Buenos Aires at the Crossroads of STS – Part II
Since 1980s, the landscape of STS in Latin American has changed. A process of academization of the field took place vis-à-vis an increasing participation of STS scholars in government planning and policy making. Endowed with theories and methods (usually coming from Europe and the United States), academics were more concerned with rigorous empirical analysis which put aside more essayist-like approaches that had characterized the previous stage. As a consequence, ‘the structural interest (…) that had founded the field at regional and international levels, was displaced by micro-institutional and technocratic issues’.1
These microanalyses of science (with a focus on institutions, research groups, or even theories) paralleled a growing interest in a social history of science, critical of previous internalist perspectives. Additionally, externalist studies of technology begun to develop, especially at the Centro Interunidade de História da Ciência (CHC), at Universidade de São Paulo. Interestingly, these analyses allowed Latin American scholars to recognize important limitation of the theories received from the North. ‘On the one hand, previously accepted topics were revised from different perspectives (…) On the other, some – though a few – critical works were written in order to question the proficiency of new relativist concepts as explanatory mechanisms of local dynamics’.2 In a way, these studies contributed to extend a tradition of critical appropriation of foreign knowledge that had begun in the previous decades under the umbrella of the Pensamiento Latinoamericano en Ciencia, Tecnología y Sociedad school. Accordingly, the reflection about the peripheral condition of Latin American science and technology continued during this stage (with relevant contributions from scholars such as Hebe Vessuri, Renato Dagnino, Hernán Thomas, Pablo Kreimer, Marco Cueto, Leonardo Vaccarezza, and Pablo Zabala), along with other more policy-oriented themes, such as technological innovation (Judith Sutz, Rodrigo Arocena, Rosalba Casas, and Jorge Charum), and policies on science, technology, and higher education (Mario Albornoz, Enrique Oteiza).
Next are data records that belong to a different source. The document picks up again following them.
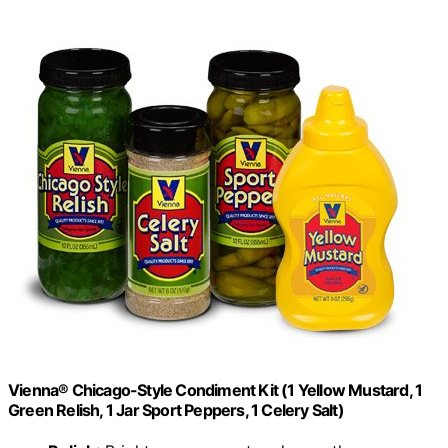
Vienna® Chicago-Style Condiment Kit (1 Yellow Mustard, 1
Green Relish, 1 Jar Sport Peppers, 1 Celery Salt)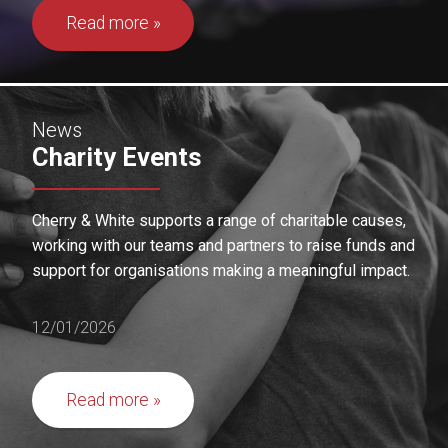
Read more
News
Charity Events
Cherry & White supports a range of charitable causes,
working with our teams and partners to raise funds and
support for organisations making a meaningful impact.
12/01/2026
Read more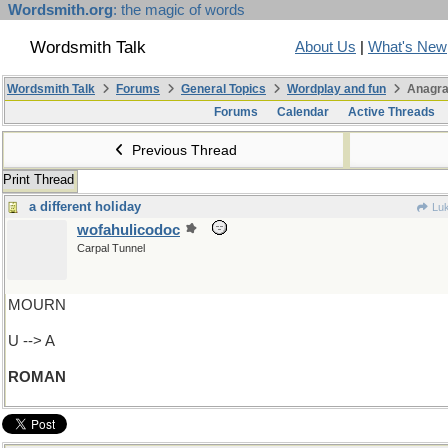
Wordsmith.org
: the magic of words
Wordsmith Talk
About Us
|
What's New
Wordsmith Talk
Forums
General Topics
Wordplay and fun
Anagra
Forums
Calendar
Active Threads
Previous Thread
Print Thread
a different holiday
Luk
wofahulicodoc
Carpal Tunnel
MOURN
U --> A
ROMAN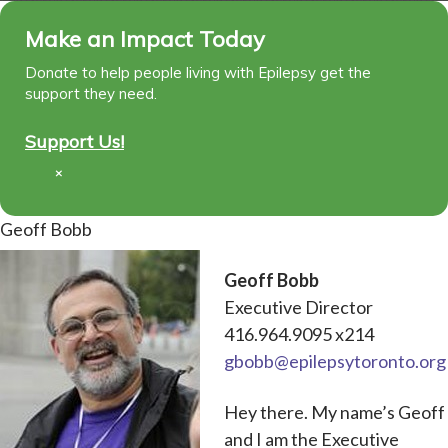
Make an Impact Today
Donate to help people living with Epilepsy get the
support they need.
Support Us!
×
Geoff Bobb
Geoff Bobb
Executive Director
416.964.9095 x214
gbobb@epilepsytoronto.org
Hey there. My name’s Geoff
and I am the Executive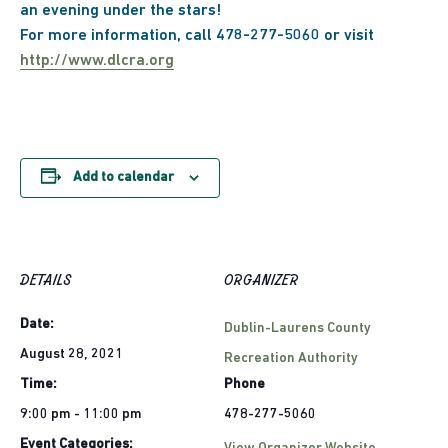
an evening under the stars!
For more information, call 478-277-5060 or visit
http://www.dlcra.org
Add to calendar
DETAILS
ORGANIZER
Date:
Dublin-Laurens County
August 28, 2021
Recreation Authority
Time:
Phone
9:00 pm - 11:00 pm
478-277-5060
Event Categories: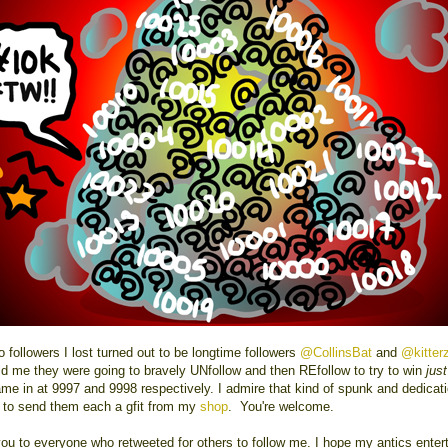
 followers I lost turned out to be longtime followers
@CollinsBat
and
@kitter
ld me they were going to bravely UNfollow and then REfollow to try to win
just
me in at 9997 and 9998 respectively. I admire that kind of spunk and dedicati
 to send them each a gfit from my
shop
. You're welcome.
ou to everyone who retweeted for others to follow me. I hope my antics enter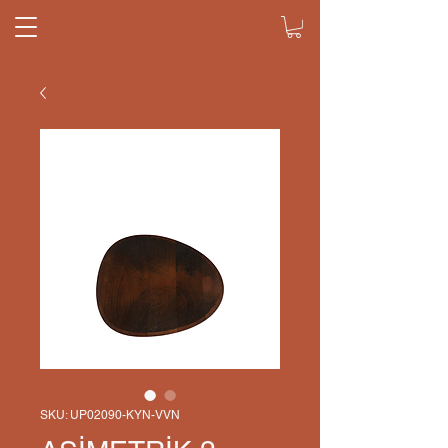
SKU: UP02090-KYN-VVN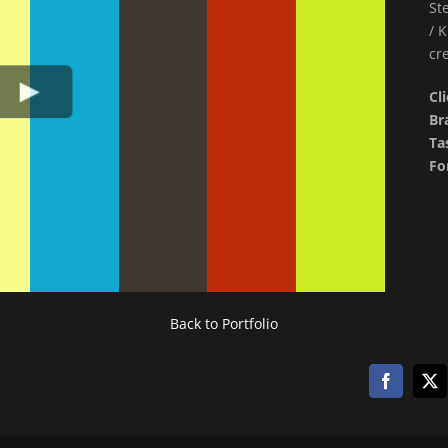
St
/ 
cr
Cl
Br
Ta
Fo
Back to Portfolio
Facebook
X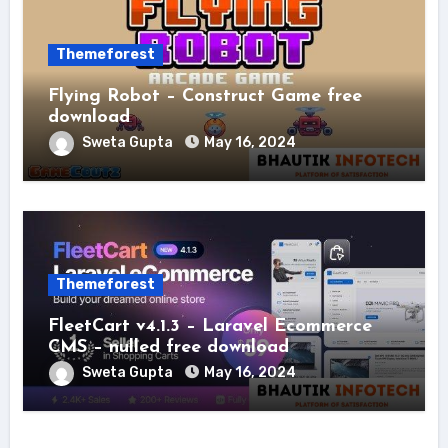
Themeforest
Flying Robot – Construct Game free
download
Sweta Gupta
May 16, 2024
Themeforest
FleetCart v4.1.3 – Laravel Ecommerce
CMS – nulled free download
Sweta Gupta
May 16, 2024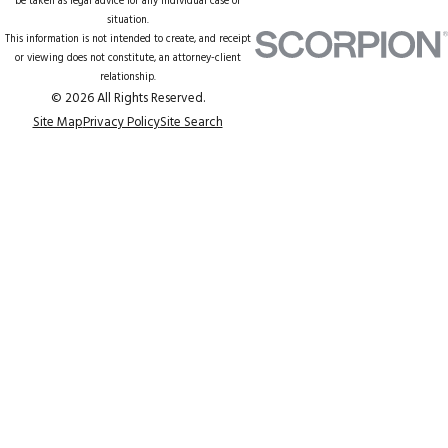
be taken as legal advice for any individual case or
situation.
This information is not intended to create, and receipt
or viewing does not constitute, an attorney-client
relationship.
© 2026 All Rights Reserved.
Site Map
Privacy Policy
Site Search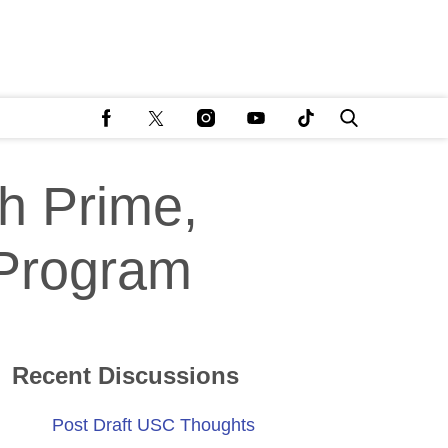
h Prime,
 Program
Recent Discussions
Post Draft USC Thoughts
Unlike the previous phase, institutional development become fundamental at this one. Linked with postgraduate programs in STS, most research in the field has been produced at the Departamento de Política Científica e Tecnológica (UNICAMP, Brazil), Departamento de História da Ciência (FIOCRUZ, Brazil), Departamento de Estudios de la Ciencia (IVIC, Venezuela), Instituto de Estudios Sociales de la Ciencia y la Tecnología (Universidad de Quilmes, Argentina), Instituto de Investigaciones Sociales (UNAM, Mexico), and Universidad Autónoma del Estado de México, as well as Universidad Autónoma Metropolitana-Xochimilco (Mexico), Universidad de Buenos Aires (Argentina), Universidade Federal do Rio de Janeiro (Brazil), with an emphasis on its Programa de História das Ciências e das Técnicas e Epistemologia; The Research Group NECSO - CNPq /Núcleo de Estudos de Ciências - Tecnologias - Sociedade (Brazil); Centro de Estudios Peruanos (Peru), Universidad de La Habana (Cuba) and Universidad Nacional (Colombia). Without a bond with postgraduate programs, these institutions have also undertaken research on STS: Comisión Sectorial de Investigación Científica de la Universidad de la República (Uruguay), Centro Interunidade de História da Ciência (Universidade de São Paulo, Brazil), Casa de Oswaldo Cruz (Brazil), the Centro de Investigación para el Desarrollo Económico y Tecnológico at Universidad Autónoma de Chihuahua (Mexico), the Grupo de História e Teoria da Ciência at Universidade Estadual de Campinas, the Sociedad Mexicana de Historia de la Ciencia y de la Tecnología, the División de Historia de la Ciencia at Academia Colombiana de Ciencias Físicas, Exactas y Naturales, among others.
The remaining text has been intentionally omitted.